It’s Church teaching that matters

A first column for a new year for a Roman Catholic magazine. Let’s ask a few basic questions about what it means to be Catholic, because as much as it pains me to admit it, a lot of alleged members of the Church seem to be absolutely bewildered. My opinion, by the way, is irrelevant here. It’s Church teaching that matters, not how any of us feel or think on one day or another.

There, of course, is the main problem. Huge numbers of casual Catholics, and even many active believers, are under the impression that the Church is a slightly theological version of a rotary club or a political party, and that adherents can virtually make it up as they go along. It’s not, never was, never can be. In fact, it is fundamentally anti-Catholic to assume the Church is a bottom-up institution. If it’s not founded on and led by Papal authority, it’s nothing at all.

This was one of the absurd errors of the We Are Church movement. For all I know they might still exist, but we certainly haven’t heard of or from them in a while, thank God. We are all, indeed, Roman Catholic (if we really are, that is), but we are not the Church. We are part of it, led by a Pope, then a magisterium, then episcopal authority, and finally the priesthood. We are all essential, but reverence for the collective is a grotesque misunderstanding of Catholic doctrine.

Look, it comes down to this. If you wish to live as a Christian but reject the authority of the Catholic Church, have the courage and integrity to leave the Church and become a Protestant—where, I assure, you will find something else to complain about and reject, so you can go to another Protestant church, and then another.

Take the issue of female ordination, for example. The Church doesn’t have the authority to ordain women, because that would be a contradiction of Scripture. The most important role of the priest is to represent Christ at the Mass, and the influence of egalitarian fashion or the desires of a few ageing activist women are not as significant as the life and teachings of the Son of God. Sorry to be so Catholic and all that, but truth is truth.

If we can reject this invincible fact, we can also perhaps jettison the Eucharist, the virgin birth, the bodily resurrection, and anything else that causes you a difficulty. Hey, don’t smirk—various Protestant churches have been doing this for 500 years, and it’s getting worse and more extreme by the week!

Nobody has to be a Catholic, unless you are a Catholic. Then, sorry, you have no choice. There is no such thing as a Kennedy Catholic, a Dalton McGuinty Catholic, a cafeteria Catholic. It’s Catholic, or not. And, anyway, plastic believers don’t want change because they care about the Church, but because they care about themselves. That’s why so many of them obsess about contraception rather than, say, the Trinity. To be blunt, they base their desire for religious reform on the fact that they want to use condoms. Latex over love, self over Sacraments.

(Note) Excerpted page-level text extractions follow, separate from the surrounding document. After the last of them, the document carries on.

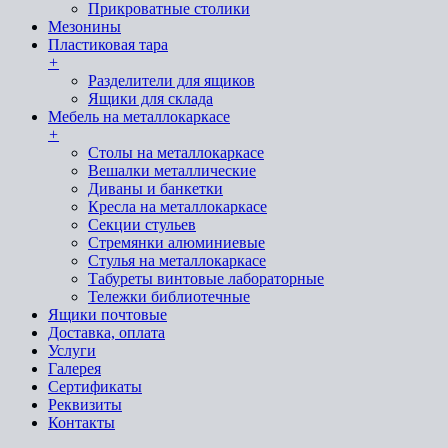
Прикроватные столики
Мезонины
Пластиковая тара
+
Разделители для ящиков
Ящики для склада
Мебель на металлокаркасе
+
Cтолы на металлокаркасе
Вешалки металлические
Диваны и банкетки
Кресла на металлокаркасе
Секции стульев
Стремянки алюминиевые
Стулья на металлокаркасе
Табуреты винтовые лабораторные
Тележки библиотечные
Ящики почтовые
Доставка, оплата
Услуги
Галерея
Сертификаты
Реквизиты
Контакты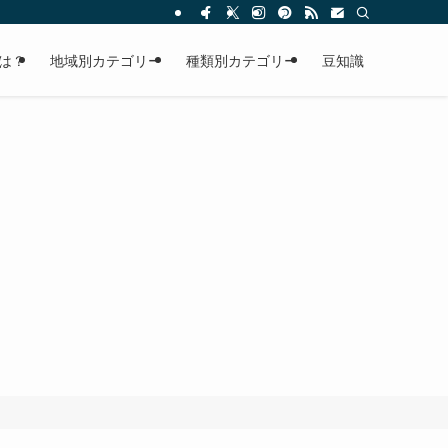
は？
地域別カテゴリー
種類別カテゴリー
豆知識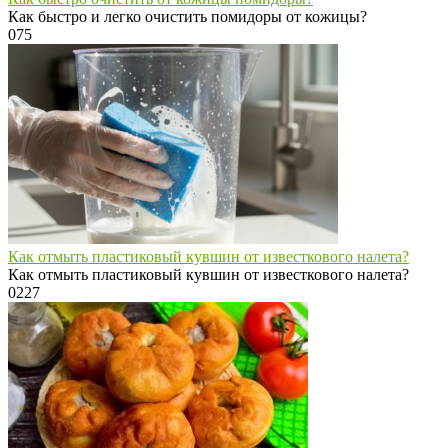
Как быстро и легко очистить помидоры от кожицы?
0
75
Как отмыть пластиковый кувшин от известкового налета?
Как отмыть пластиковый кувшин от известкового налета?
0
227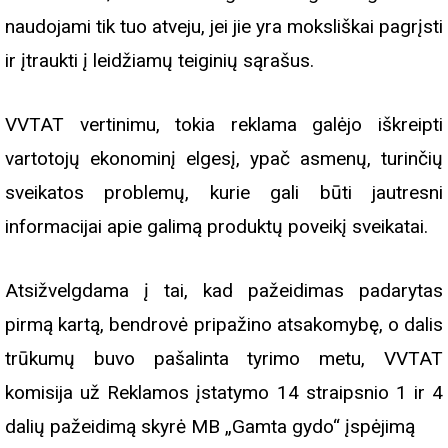
naudojami tik tuo atveju, jei jie yra moksliškai pagrįsti
ir įtraukti į leidžiamų teiginių sąrašus.
VVTAT vertinimu, tokia reklama galėjo iškreipti
vartotojų ekonominį elgesį, ypač asmenų, turinčių
sveikatos problemų, kurie gali būti jautresni
informacijai apie galimą produktų poveikį sveikatai.
Atsižvelgdama į tai, kad pažeidimas padarytas
pirmą kartą, bendrovė pripažino atsakomybę, o dalis
trūkumų buvo pašalinta tyrimo metu, VVTAT
komisija už Reklamos įstatymo 14 straipsnio 1 ir 4
dalių pažeidimą skyrė MB „Gamta gydo“ įspėjimą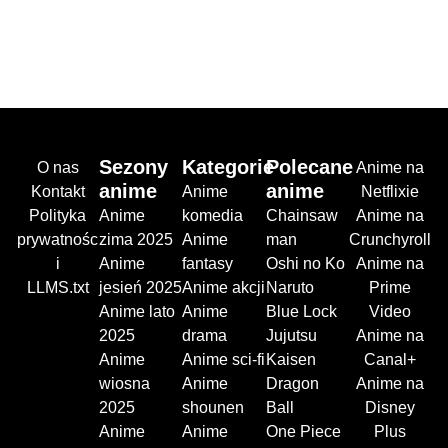
Sezony
Kategorie
Polecane
O nas
Anime na
anime
anime
Kontakt
Anime
Netflixie
Polityka
Anime
komedia
Chainsaw
Anime na
prywatnośc
zima 2025
Anime
man
Crunchyroll
i
Anime
fantasy
Oshi no Ko
Anime na
LLMS.txt
jesień 2025
Anime akcji
Naruto
Prime
Anime lato
Anime
Blue Lock
Video
2025
drama
Jujutsu
Anime na
Anime
Anime sci-fi
Kaisen
Canal+
wiosna
Anime
Dragon
Anime na
2025
shounen
Ball
Disney
Anime
Anime
One Piece
Plus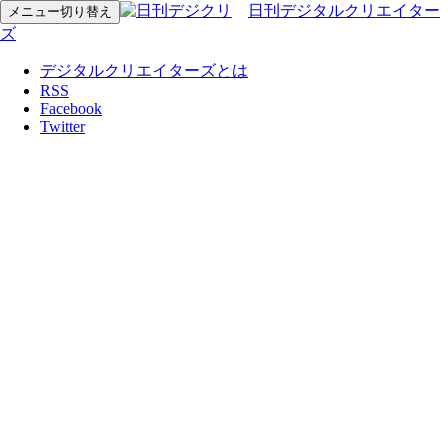
日刊デジタルクリエイター
メニュー切り替え
ズ
デジタルクリエイターズとは
RSS
Facebook
Twitter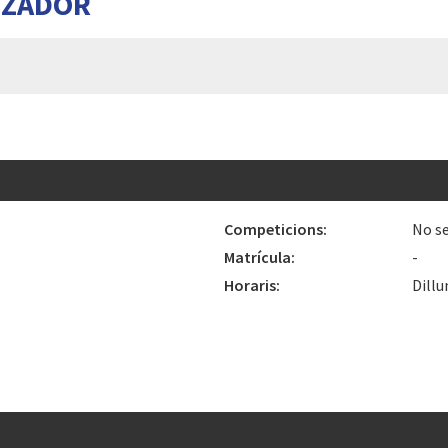
TZADOR
Competicions:
No se
Matrícula:
-
Horaris:
Dillu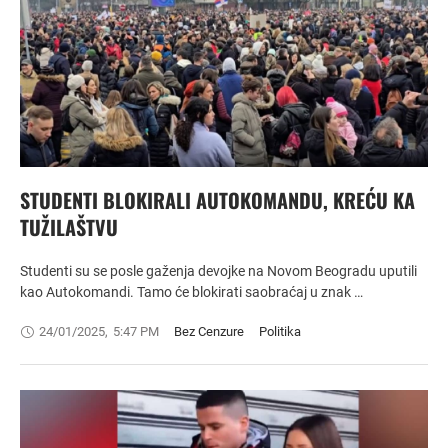
STUDENTI BLOKIRALI AUTOKOMANDU, KREĆU KA
TUŽILAŠTVU
Studenti su se posle gaženja devojke na Novom Beogradu uputili
kao Autokomandi. Tamo će blokirati saobraćaj u znak …
24/01/2025
,
5:47 PM
Bez Cenzure
Politika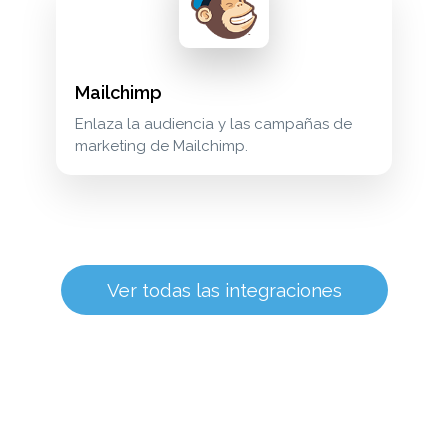
Mailchimp
Enlaza la audiencia y las campañas de
marketing de Mailchimp.
Ver todas las integraciones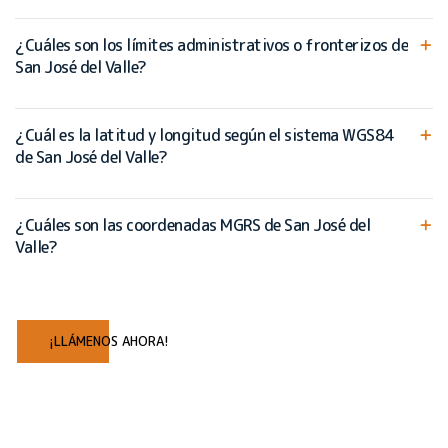
¿Cuáles son los límites administrativos o fronterizos de
San José del Valle?
¿Cuál es la latitud y longitud según el sistema WGS84
de San José del Valle?
¿Cuáles son las coordenadas MGRS de San José del
Valle?
¡LLÁMENOS AHORA!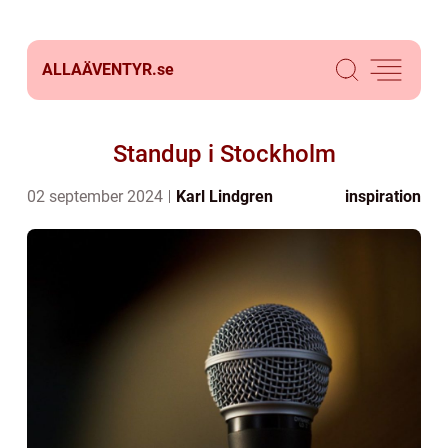
ALLAÄVENTYR.
se
Standup i Stockholm
02 september 2024
Karl Lindgren
inspiration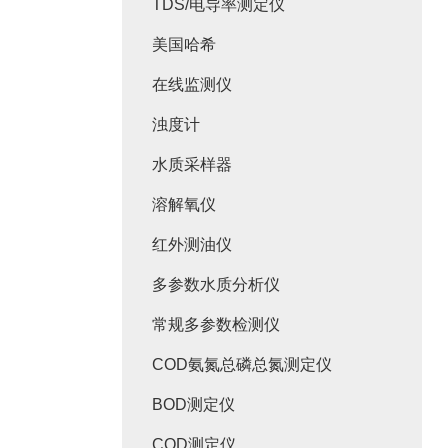
TDS/电导率测定仪
美国哈希
在线监测仪
浊度计
水质采样器
溶解氧仪
红外测油仪
多参数水质分析仪
常规多参数检测仪
COD氨氮总磷总氮测定仪
BOD测定仪
COD测定仪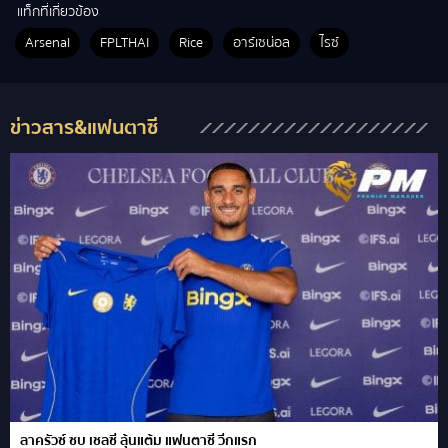
แท็กที่เกี่ยวข้อง
Arsenal
FPLTHAI
Rice
อาร์เซน่อล
ไรซ์
ข่าวสาร&แฟนตาซี
ลาครัวซ์ ซบ เชลซี ลุ้นแต้ม แฟนตาซี วีกแรก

Nobody ever said that being Catholic is easy, and if you want a comfortable life I recommend liberalism, secular humanism, or the United Church. The call to Catholicism is a call to the revolution of the self, and a sacrifice that could lead to dark and difficult times. Our friends might abandon us, even some priests and bishops might abandon us, but the Church founded by Christ will never do so because it can never do so.

This year may be one of the most challenging and pivotal for Canadian Roman Catholics. We are likely to lose more of those who like to select which parts of the Church please them. We’ll lose those not committed to human life, those not glued to the cross, those not convinced that a Papacy that has never taught heresy in 2000 years can be trusted.

We will also witness more attacks from federal and provincial politicians, the increasing triumphalism of sexual minorities, and more aggression from organized atheism. But we will also gather more converts from failing Protestantism, and more committed young people: briefly, more and better and real Catholics. It is never easy, but more exciting and rewarding than ever.